**ENTRIES PROVIDED**
[Start of section]

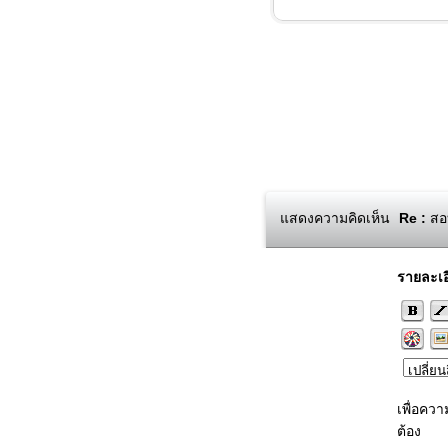
แสดงความคิดเห็น
Re :
สอบ
รายละเอ
เพื่อคว
ต้อง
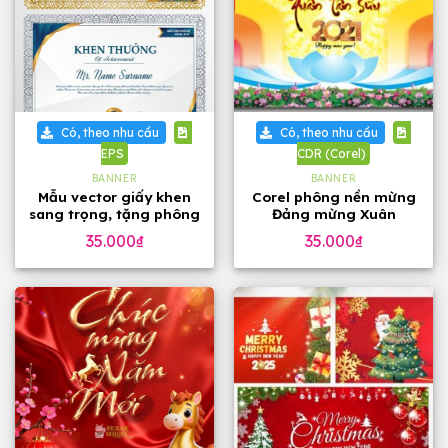
Có, theo nhu cầu
Có, theo nhu cầu
EPS
CDR (Corel)
BANNER
BANNER
Mẫu vector giấy khen
Corel phông nền mừng
sang trọng, tặng phông
Đảng mừng Xuân
chữ
35.000
₫
35.000
₫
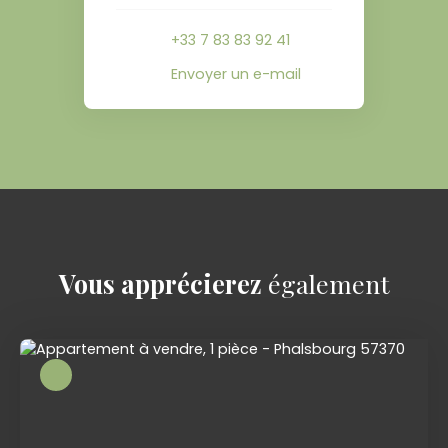
+33 7 83 83 92 41
Envoyer un e-mail
Vous apprécierez
également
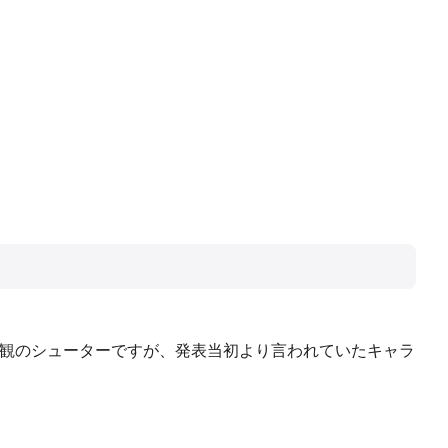
世界観のシューターですが、発表当初より言われていたキャラ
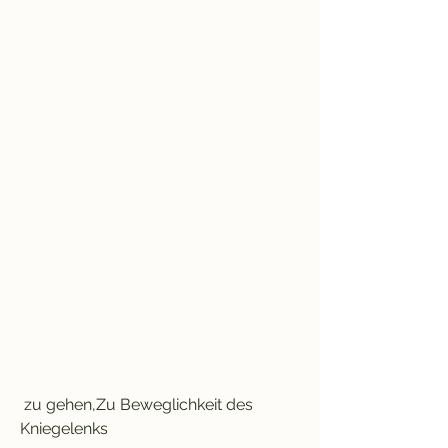
 zu gehen,Zu Beweglichkeit des 
Kniegelenks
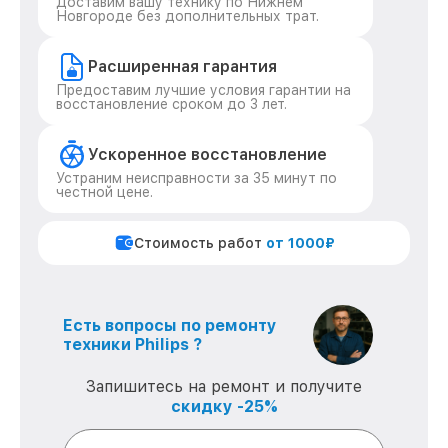
Доставим вашу технику по Нижнем
Новгороде без дополнительных трат.
Расширенная гарантия
Предоставим лучшие условия гарантии на
восстановление сроком до 3 лет.
Ускоренное восстановление
Устраним неисправности за 35 минут по
честной цене.
Стоимость работ
от 1000₽
Есть вопросы по ремонту
техники Philips ?
Запишитесь на ремонт и получите
скидку -25%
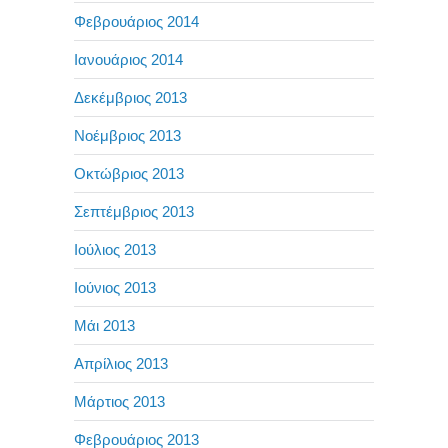
Φεβρουάριος 2014
Ιανουάριος 2014
Δεκέμβριος 2013
Νοέμβριος 2013
Οκτώβριος 2013
Σεπτέμβριος 2013
Ιούλιος 2013
Ιούνιος 2013
Μάι 2013
Απρίλιος 2013
Μάρτιος 2013
Φεβρουάριος 2013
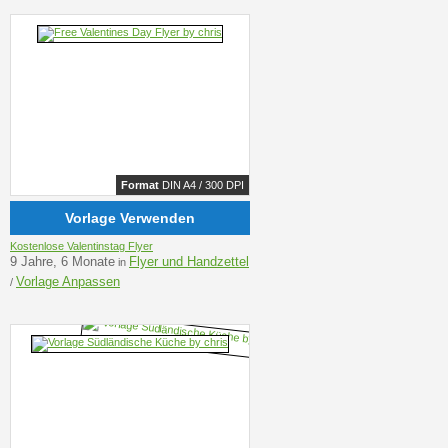
Format
DIN A4 / 300 DPI
Vorlage Verwenden
Kostenlose Valentinstag Flyer
9 Jahre, 6 Monate
Flyer und Handzettel
in
Vorlage Anpassen
/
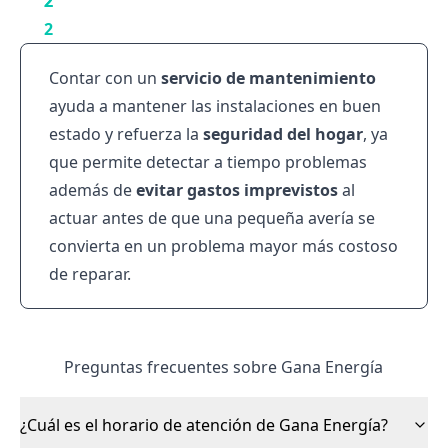
Contar con un
servicio de mantenimiento
ayuda a mantener las instalaciones en buen
estado y refuerza la
seguridad del hogar
, ya
que permite detectar a tiempo problemas
además de
evitar gastos imprevistos
al
actuar antes de que una pequeña avería se
convierta en un problema mayor más costoso
de reparar.
Preguntas frecuentes sobre Gana Energía
¿Cuál es el horario de atención de Gana Energía?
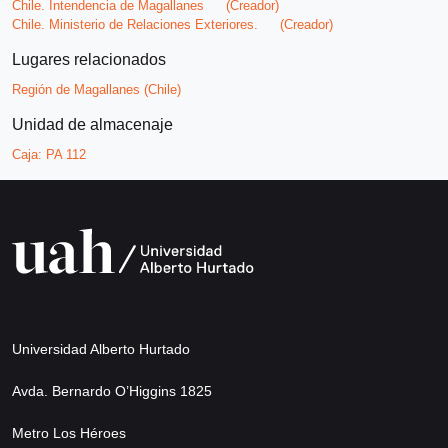
Chile. Intendencia de Magallanes
(Creador)
Chile. Ministerio de Relaciones Exteriores.
(Creador)
Lugares relacionados
Región de Magallanes (Chile)
Unidad de almacenaje
Caja:
PA 112
Universidad Alberto Hurtado
Avda. Bernardo O’Higgins 1825
Metro Los Héroes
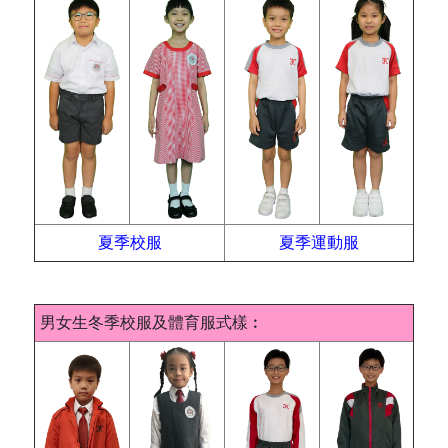
夏季校服
夏季運動服
男女生冬季校服及體育服式樣︰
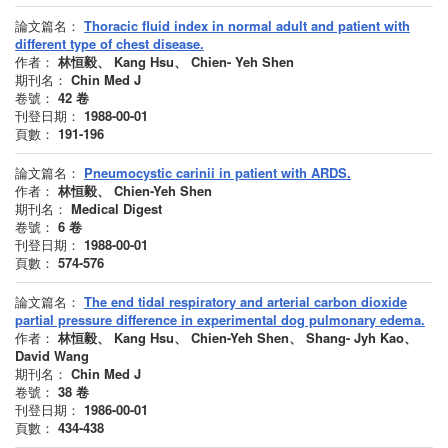
論文篇名：
Thoracic fluid index in normal adult and patient with
different type of chest disease.
作者：
林恒毅、 Kang Hsu、 Chien- Yeh Shen
期刊名：
Chin Med J
卷號：
42
卷
刊登日期：
1988-00-01
頁數：
191-196
論文篇名：
Pneumocystic carinii in patient with ARDS.
作者：
林恒毅、 Chien-Yeh Shen
期刊名：
Medical Digest
卷號：
6
卷
刊登日期：
1988-00-01
頁數：
574-576
論文篇名：
The end tidal respiratory and arterial carbon dioxide
partial pressure difference in experimental dog pulmonary edema.
作者：
林恒毅、 Kang Hsu、 Chien-Yeh Shen、 Shang- Jyh Kao、
David Wang
期刊名：
Chin Med J
卷號：
38
卷
刊登日期：
1986-00-01
頁數：
434-438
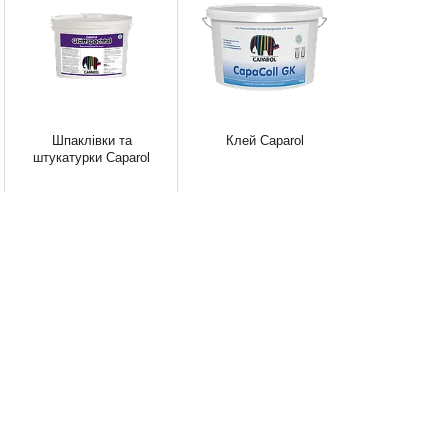
Шпаклівки та
Клей Caparol
штукатурки Caparol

[End of section]

**WHAT YOU WILL DO**
Each line in the data that holds the string "Gana" must be returned.

**ANSWER SPACE**
Preguntas frecuentes sobre Gana Energía
¿Cuál es el horario de atención de Gana Energía?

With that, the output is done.